When a company acquires goodwill in a business acquisition, the company initially measures it as the excess of the consideration paid over the fair value of the net identifiable assets on the date of acquisition. A publicly traded company holding goodwill doesn’t amortize it (see ASC paragraph 350-20-25-1) but instead periodically impairment tests it (see ASC paragraph 350-20-35-1). Privately held companies holding goodwill can elect to amortize it over a period not to exceed 10 years (under ASC paragraph 350-20-35-63). Other indefinite-lived intangible assets aren’t amortized for financial statement purposes (see ASC paragraph 350-30-35-1) but rather are periodically impairment tested (see ASC paragraphs 350-30-35-15 through 350-30-35-17), regardless of the type of entity that’s holding the asset.
At the time of the acquisition, a company must recognize deferred tax assets and liabilities related to the acquired assets and liabilities and also recognize any related valuation allowance (see ASC paragraph 805-740-25-2). In addition, a deferred tax asset or liability related to any difference between the book and tax basis of indefinite-lived intangibles, other than goodwill, must be recorded at the time of acquisition—regardless of whether the assets are tax deductible or not (see ASC paragraph 805-740-25-3).
In general, book and tax basis shouldn’t differ in transactions in which a “step-up” basis is taken for tax purposes (taxable asset acquisitions and taxable stock acquisitions with a §338 election), because the assets would be recorded at fair value for both book and tax purposes and wouldn’t initially generate deferred tax assets or liabilities. For transactions in which the assets have carryover basis for tax purposes (nontaxable transactions and taxable stock acquisitions without a §338 election), a deferred tax liability related to any excess book over tax basis—or a deferred tax asset related to any tax over book basis—would be recorded at the time of acquisition. A company must include these deferred tax assets and liabilities in the calculation of goodwill for financial statement purposes.
A deferred tax liability would also be recorded for subsequent amortization deducted on acquired indefinite-lived intangible assets that fall under IRC §197 (that is, assets acquired in a taxable asset acquisition or a taxable stock acquisition with a §338 election). The deferred tax liability would remain on the books until the asset becomes impaired and is written down. At that time, the deferred tax liability would be decreased or removed from the books, depending on the amount of the impairment.
The subsequent accounting is more complicated for indefinite-lived intangible assets that aren’t tax deductible—that is, assets acquired in a nontaxable transaction or a taxable stock acquisition without a §338 election.

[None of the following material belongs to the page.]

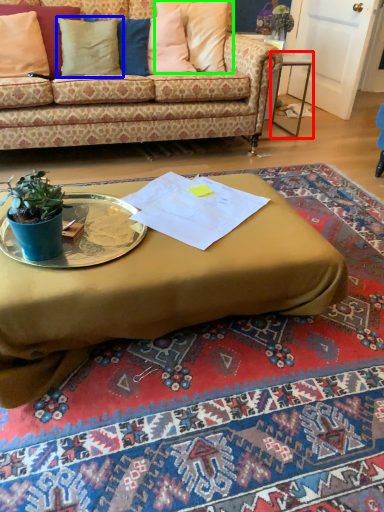 Question: Estimate the real-world distances between objects in this image. Which object is closer to table (highlighted by a red box), pillow (highlighted by a blue box) or pillow (highlighted by a green box)?

Choices:
 (A) pillow
 (B) pillow

Answer: (B)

For nondeductible indefinite-lived intangible assets, a deferred tax asset or liability will be recorded for the difference between the book basis and the tax basis of the asset. If impairment occurs for financial accounting purposes, the deferred tax asset or liability will be adjusted to reflect the updated difference between book basis and tax basis.
HOW TO HANDLE GOODWILL
The initial accounting for income taxes related to goodwill differs on whether the goodwill is tax deductible or not and whether the tax basis exceeds the book basis or vice versa.

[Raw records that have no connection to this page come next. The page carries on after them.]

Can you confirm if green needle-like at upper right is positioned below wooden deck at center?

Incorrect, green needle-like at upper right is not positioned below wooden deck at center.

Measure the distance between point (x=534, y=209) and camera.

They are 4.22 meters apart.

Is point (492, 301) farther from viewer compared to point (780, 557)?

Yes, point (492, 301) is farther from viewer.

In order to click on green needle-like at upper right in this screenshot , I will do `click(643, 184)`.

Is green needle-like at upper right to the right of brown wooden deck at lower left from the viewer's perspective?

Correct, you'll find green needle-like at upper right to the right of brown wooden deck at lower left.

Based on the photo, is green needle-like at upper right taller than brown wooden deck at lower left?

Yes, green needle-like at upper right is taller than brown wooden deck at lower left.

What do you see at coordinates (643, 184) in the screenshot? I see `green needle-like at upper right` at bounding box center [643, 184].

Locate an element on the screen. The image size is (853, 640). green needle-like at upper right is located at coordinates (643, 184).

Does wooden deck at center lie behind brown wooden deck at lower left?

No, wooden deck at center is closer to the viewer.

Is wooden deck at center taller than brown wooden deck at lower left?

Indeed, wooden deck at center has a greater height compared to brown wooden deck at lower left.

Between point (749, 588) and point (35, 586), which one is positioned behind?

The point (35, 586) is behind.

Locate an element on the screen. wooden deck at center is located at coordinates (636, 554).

No deferred taxes are recorded when nondeductible goodwill is acquired. A permanent difference results when the goodwill is impaired (if held by a publicly traded company) or amortized (if held by a privately held company) for book purposes. The company must split tax-deductible goodwill into two components (see ASC paragraphs 805-740-25-8 and 805-740-25-9). Component 1 goodwill is the amount of goodwill that has the same book basis and tax basis. For Component 1 goodwill, publicly traded companies would record a deferred tax liability when the tax deduction is taken and then reverse it when the goodwill is impaired for book purposes. Private companies would record a deferred tax asset for the excess of book amortization over tax amortization for the first 10 years and then reverse it over the next five years.
Component 2 goodwill relates to the difference between book and tax basis. If the Component 2 goodwill is an excess of book goodwill over tax goodwill, the company doesn’t record any deferred taxes, and the subsequent impairment or amortization for book purposes will result in a permanent difference. If the Component 2 goodwill is an excess of tax over book goodwill, the company must record a deferred tax asset at the time of acquisition, which is then reversed as the company takes tax deductions. Recording the deferred tax asset at the time of acquisition will create an iterative (circular) calculation of book goodwill because the creation of the deferred tax asset will reduce the amount of goodwill recorded for book purposes.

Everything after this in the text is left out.